### [PROMPT]
For the records below, print the lines from the line with "Selain menjadi ajang" through the line with "Komitmen bersama dalam" exactly as written; include both end lines and exclude the rest.

╔══

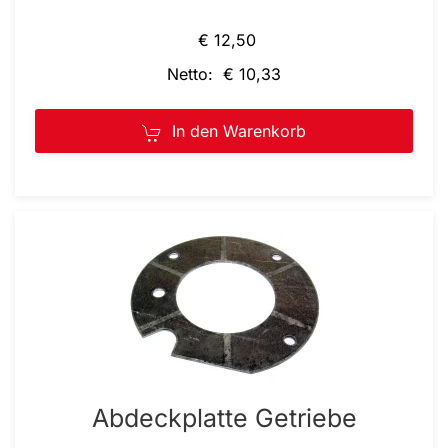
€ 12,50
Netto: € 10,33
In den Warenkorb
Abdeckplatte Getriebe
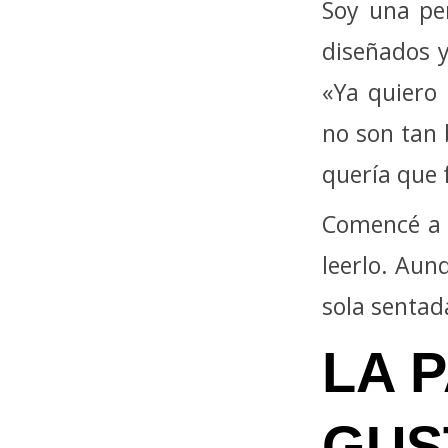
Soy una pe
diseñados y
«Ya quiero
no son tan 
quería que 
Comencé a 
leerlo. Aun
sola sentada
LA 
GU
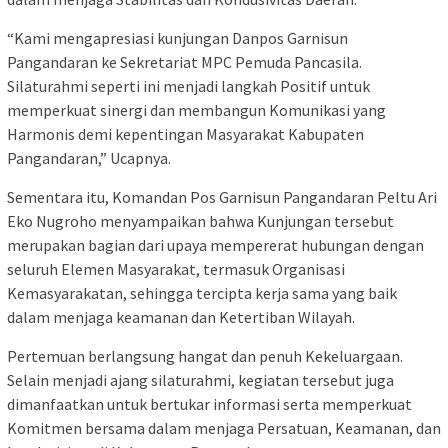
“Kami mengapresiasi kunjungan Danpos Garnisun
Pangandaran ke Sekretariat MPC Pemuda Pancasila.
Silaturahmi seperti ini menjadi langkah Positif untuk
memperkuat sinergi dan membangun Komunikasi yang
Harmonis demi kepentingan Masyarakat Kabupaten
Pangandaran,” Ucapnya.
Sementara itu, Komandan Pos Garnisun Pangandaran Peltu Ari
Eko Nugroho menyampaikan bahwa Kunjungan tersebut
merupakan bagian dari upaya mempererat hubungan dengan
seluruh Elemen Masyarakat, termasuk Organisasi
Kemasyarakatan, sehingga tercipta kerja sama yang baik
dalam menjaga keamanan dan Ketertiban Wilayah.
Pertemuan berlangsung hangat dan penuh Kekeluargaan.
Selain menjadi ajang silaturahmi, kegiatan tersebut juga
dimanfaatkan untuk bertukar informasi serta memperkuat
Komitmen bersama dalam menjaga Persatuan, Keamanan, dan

╚══
╔══

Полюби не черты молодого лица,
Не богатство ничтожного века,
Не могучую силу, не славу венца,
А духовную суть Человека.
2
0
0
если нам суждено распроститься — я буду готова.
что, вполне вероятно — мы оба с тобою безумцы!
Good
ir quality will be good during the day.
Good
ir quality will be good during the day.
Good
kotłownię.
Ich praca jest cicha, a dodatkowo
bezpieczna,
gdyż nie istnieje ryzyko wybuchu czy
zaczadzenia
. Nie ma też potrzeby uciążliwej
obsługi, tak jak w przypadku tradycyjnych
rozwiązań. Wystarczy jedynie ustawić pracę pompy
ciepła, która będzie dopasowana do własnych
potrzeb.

╚══
╔══

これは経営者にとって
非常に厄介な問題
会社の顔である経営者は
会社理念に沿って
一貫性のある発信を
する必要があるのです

╚══

### [COMPLETED TASK]
Selain menjadi ajang silaturahmi, kegiatan tersebut juga
dimanfaatkan untuk bertukar informasi serta memperkuat
Komitmen bersama dalam menjaga Persatuan, Keamanan, dan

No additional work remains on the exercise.